WORK REQUIRED
All pictures must be left out as you transcribe the lines from the first line of the data to the line containing "Mociones y comunicados", both included.
··· DATA EXTRACTS
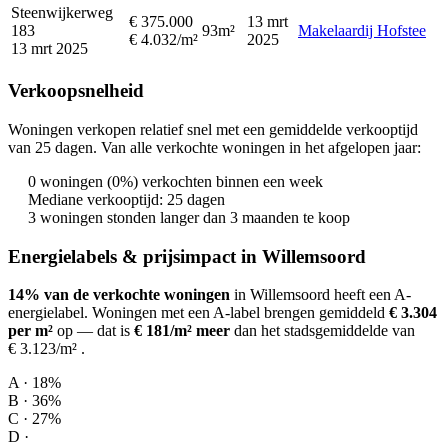
Steenwijkerweg
€ 375.000
13 mrt
183
93m²
Makelaardij Hofstee
€ 4.032/m²
2025
13 mrt 2025
Verkoopsnelheid
Woningen verkopen relatief snel met een gemiddelde verkooptijd
van 25 dagen. Van alle verkochte woningen in het afgelopen jaar:
0 woningen (0%) verkochten binnen een week
Mediane verkooptijd: 25 dagen
3 woningen stonden langer dan 3 maanden te koop
Energielabels & prijsimpact in Willemsoord
14% van de verkochte woningen
in Willemsoord heeft een A-
energielabel.
Woningen met een A-label brengen gemiddeld
€ 3.304
per m²
op
— dat is
€ 181/m² meer
dan het stadsgemiddelde van
€ 3.123/m²
.
A · 18%
B · 36%
C · 27%
D ·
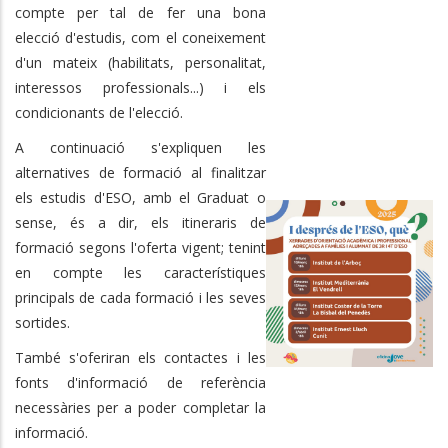
compte per tal de fer una bona
elecció d'estudis, com el coneixement
d'un mateix (habilitats, personalitat,
interessos professionals...) i els
condicionants de l'elecció.
A continuació s'expliquen les
alternatives de formació al finalitzar
els estudis d'ESO, amb el Graduat o
sense, és a dir, els itineraris de
formació segons l'oferta vigent; tenint
en compte les característiques
principals de cada formació i les seves
sortides.
També s'oferiran els contactes i les
fonts d'informació de referència
necessàries per a poder completar la
informació.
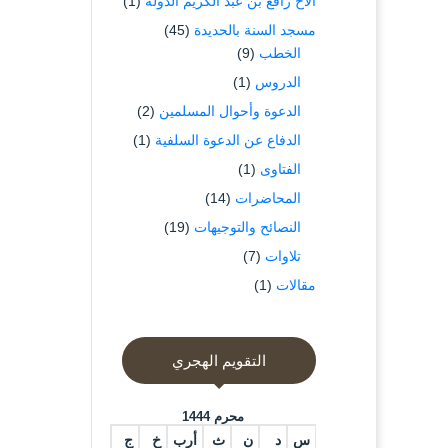
الاخ رافع بن عبد الكريم الدوله
(1)
مسجد السنة بالحديدة
(45)
الخطب
(9)
الدروس
(1)
الدعوة وأحوال المسلمين
(2)
الدفاع عن الدعوة السلفية
(1)
الفتاوى
(1)
المحاضرات
(14)
النصائح والتوجيهات
(19)
تلاوات
(7)
مقالات
(1)
التقويم الهجري
محرم 1444
س
د
ن
ث
أرب
خ
ج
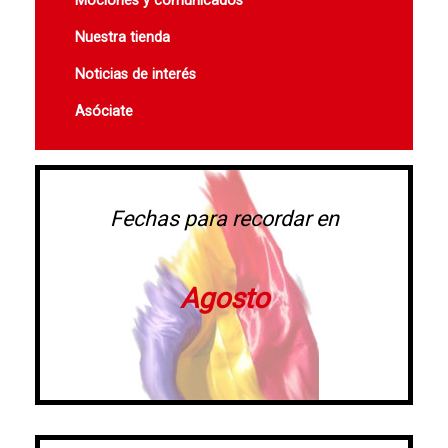
Mociones y comunicados
Nuestra tienda
Noticias de interés
Asóciate
Fechas para recordar en
Agosto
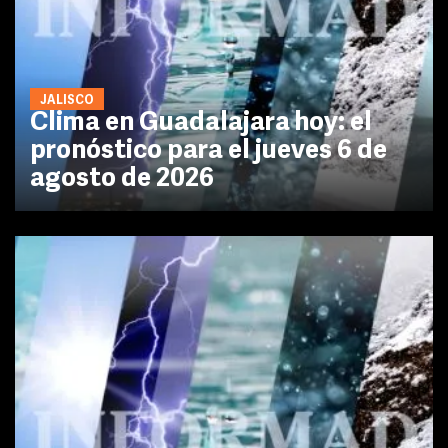
JALISCO
Clima en Guadalajara hoy: el
pronóstico para el jueves 6 de
agosto de 2026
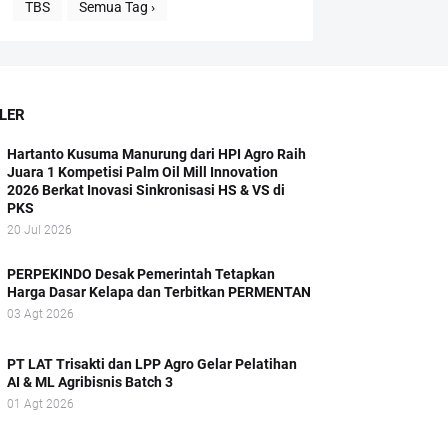
TBS
Semua Tag ›
LER
Hartanto Kusuma Manurung dari HPI Agro Raih
Juara 1 Kompetisi Palm Oil Mill Innovation
2026 Berkat Inovasi Sinkronisasi HS & VS di
PKS
20 Jul 2026
PERPEKINDO Desak Pemerintah Tetapkan
Harga Dasar Kelapa dan Terbitkan PERMENTAN
03 Agt 2026
PT LAT Trisakti dan LPP Agro Gelar Pelatihan
AI & ML Agribisnis Batch 3
01 Agt 2026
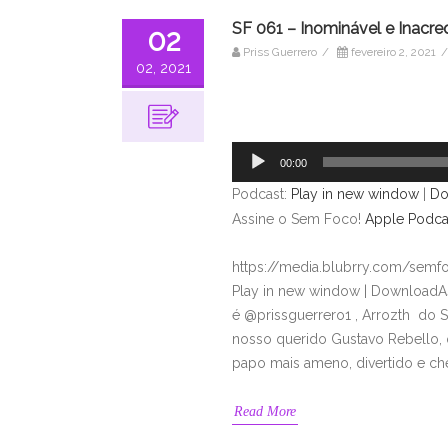
SF 061 – Inominável e Inacre
02
Priss Guerrero
/
fevereiro 2, 2021
/
02, 2021
Tocador
de
áudio
00:00
Podcast:
Play in new window
|
Do
Assine o Sem Foco!
Apple Podca
https://media.blubrry.com/sem
Play in new window | DownloadAs
é @prissguerrero1 , Arrozth do 
nosso querido Gustavo Rebello, 
papo mais ameno, divertido e ch
Read More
······
FINISHED EXERCISE
Steenwijkerweg
€ 375.000
13 mrt
183
93m²
Makelaardij Hofstee
€ 4.032/m²
2025
13 mrt 2025
Verkoopsnelheid
Woningen verkopen relatief snel met een gemiddelde verkooptijd
van 25 dagen. Van alle verkochte woningen in het afgelopen jaar:
0 woningen (0%) verkochten binnen een week
Mediane verkooptijd: 25 dagen
3 woningen stonden langer dan 3 maanden te koop
Energielabels & prijsimpact in Willemsoord
14% van de verkochte woningen
in Willemsoord heeft een A-
energielabel.
Woningen met een A-label brengen gemiddeld
€ 3.304
per m²
op
— dat is
€ 181/m² meer
dan het stadsgemiddelde van
€ 3.123/m²
.
A · 18%
B · 36%
C · 27%
D ·
compte per tal de fer una bona
elecció d'estudis, com el coneixement
d'un mateix (habilitats, personalitat,
interessos professionals...) i els
condicionants de l'elecció.
A continuació s'expliquen les
alternatives de formació al finalitzar
els estudis d'ESO, amb el Graduat o
sense, és a dir, els itineraris de
formació segons l'oferta vigent; tenint
en compte les característiques
principals de cada formació i les seves
sortides.
També s'oferiran els contactes i les
fonts d'informació de referència
necessàries per a poder completar la
informació.
الاخ رافع بن عبد الكريم الدوله
(1)
مسجد السنة بالحديدة
(45)
الخطب
(9)
الدروس
(1)
الدعوة وأحوال المسلمين
(2)
الدفاع عن الدعوة السلفية
(1)
الفتاوى
(1)
المحاضرات
(14)
النصائح والتوجيهات
(19)
تلاوات
(7)
مقالات
(1)
التقويم الهجري
محرم 1444
س
د
ن
ث
أرب
خ
ج
Mociones y comunicados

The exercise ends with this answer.